My Darling Dreadful Thing, Poisoned Pen Press, 2024 - Éditions Hachette, Le Rayon Imaginaire (trad. de C. Desserrey), 2024.
L’étrangeté s’épanouit comme une fleur vénéneuse dans la vie de Rose :
affamée, maltraitée, forcée de mener pour la cruelle Mama des séances de
spiritisme où le surnaturel le dispute au sordide, elle n’a pour
réconfort que Ruth, un esprit-compagnon revenue du royaume des ombres
sur l’appel de son sang versé. Morte depuis des siècles, affectueuse et
tyrannique, cruelle et tendre, Ruth est son soleil noir et sa boussole,
son indéfectible amie. Leurs destins liés basculent lorsqu’une veuve
étrange et secrète les entraîne dans sa demeure isolée. Agnes, seule
entre tous à voir Ruth. Agnes, douce à aimer peut-être, alourdie d’un
chagrin, d’un secret, de chaînes qu’on pourrait briser ? Prenez gardes,
jeunes filles, si les esprits-compagnons sont votre consolation, ils
pourraient aussi être votre malheur. À moins que tout ceci ne soit que folie ?

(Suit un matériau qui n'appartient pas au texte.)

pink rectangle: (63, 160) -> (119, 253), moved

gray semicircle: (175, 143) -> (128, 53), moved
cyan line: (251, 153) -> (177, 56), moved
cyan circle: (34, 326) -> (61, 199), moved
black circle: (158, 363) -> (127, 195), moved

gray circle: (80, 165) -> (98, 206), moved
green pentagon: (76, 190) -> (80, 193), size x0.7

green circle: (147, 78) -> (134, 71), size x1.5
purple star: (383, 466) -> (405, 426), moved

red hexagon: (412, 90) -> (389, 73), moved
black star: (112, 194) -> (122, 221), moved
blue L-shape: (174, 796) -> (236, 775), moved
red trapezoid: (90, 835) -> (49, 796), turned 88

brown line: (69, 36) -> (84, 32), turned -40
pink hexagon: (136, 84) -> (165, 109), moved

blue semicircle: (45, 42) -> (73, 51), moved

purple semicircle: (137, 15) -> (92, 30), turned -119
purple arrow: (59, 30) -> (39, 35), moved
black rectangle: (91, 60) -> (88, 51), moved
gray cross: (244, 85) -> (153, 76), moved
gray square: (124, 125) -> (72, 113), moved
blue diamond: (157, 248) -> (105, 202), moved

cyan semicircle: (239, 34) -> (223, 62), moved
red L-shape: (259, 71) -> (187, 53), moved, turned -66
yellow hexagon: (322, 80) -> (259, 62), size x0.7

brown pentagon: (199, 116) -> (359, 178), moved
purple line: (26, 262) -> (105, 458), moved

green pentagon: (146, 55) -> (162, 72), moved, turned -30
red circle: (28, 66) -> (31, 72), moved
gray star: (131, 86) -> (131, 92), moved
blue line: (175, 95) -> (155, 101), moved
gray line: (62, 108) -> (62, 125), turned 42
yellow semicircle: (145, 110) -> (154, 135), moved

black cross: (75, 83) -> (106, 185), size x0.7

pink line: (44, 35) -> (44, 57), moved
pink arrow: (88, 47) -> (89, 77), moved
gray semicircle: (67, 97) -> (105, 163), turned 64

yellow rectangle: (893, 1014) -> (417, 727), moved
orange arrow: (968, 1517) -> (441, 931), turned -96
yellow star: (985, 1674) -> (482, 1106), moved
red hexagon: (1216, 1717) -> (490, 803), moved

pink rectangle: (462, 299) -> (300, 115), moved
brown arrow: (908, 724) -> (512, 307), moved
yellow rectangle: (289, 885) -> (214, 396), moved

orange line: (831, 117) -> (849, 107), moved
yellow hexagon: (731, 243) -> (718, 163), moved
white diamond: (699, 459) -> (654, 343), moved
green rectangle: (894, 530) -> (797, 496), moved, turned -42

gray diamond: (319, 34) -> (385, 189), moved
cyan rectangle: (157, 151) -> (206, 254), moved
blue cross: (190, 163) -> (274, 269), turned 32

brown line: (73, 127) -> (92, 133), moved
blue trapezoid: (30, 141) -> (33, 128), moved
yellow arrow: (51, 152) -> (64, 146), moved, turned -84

Johanna van Veen, jeune pousse des lettres néerlandaises, signe ici un premier roman prometteur, entre gothique et horreur, romance, enquête psychologique et thriller. Inclassable et réjouissant.
Johanna van Veen, jeune pousse des lettres néerlandaises, signe ici un premier roman prometteur, entre gothique et horreur, romance, enquête psychologique et thriller. Inclassable et réjouissant.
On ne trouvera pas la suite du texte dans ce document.